» **Assigned task**
Start at the line below containing "légance particulière pour" and stop at the line containing "la quête à la". Repeat every line of that stretch exactly, and nothing outside it.

» **Data shown**

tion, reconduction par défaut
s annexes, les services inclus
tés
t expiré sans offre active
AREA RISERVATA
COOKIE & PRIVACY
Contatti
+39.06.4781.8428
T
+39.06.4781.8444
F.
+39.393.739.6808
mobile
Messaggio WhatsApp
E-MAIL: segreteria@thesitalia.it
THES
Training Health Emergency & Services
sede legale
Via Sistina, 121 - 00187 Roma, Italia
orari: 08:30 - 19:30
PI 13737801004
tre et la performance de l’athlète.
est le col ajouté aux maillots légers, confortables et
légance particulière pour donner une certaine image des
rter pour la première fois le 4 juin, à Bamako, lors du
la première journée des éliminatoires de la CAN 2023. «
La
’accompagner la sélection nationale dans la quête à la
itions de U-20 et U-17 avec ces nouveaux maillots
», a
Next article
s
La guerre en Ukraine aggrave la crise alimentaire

==

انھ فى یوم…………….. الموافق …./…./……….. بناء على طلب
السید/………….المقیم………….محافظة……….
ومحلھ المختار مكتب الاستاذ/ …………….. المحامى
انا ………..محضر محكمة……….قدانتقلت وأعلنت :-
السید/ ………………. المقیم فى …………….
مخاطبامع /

==

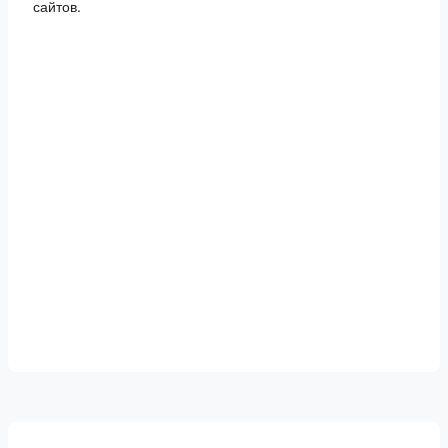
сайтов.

» **Exercise solution**
légance particulière pour donner une certaine image des
rter pour la première fois le 4 juin, à Bamako, lors du
la première journée des éliminatoires de la CAN 2023. «
La
’accompagner la sélection nationale dans la quête à la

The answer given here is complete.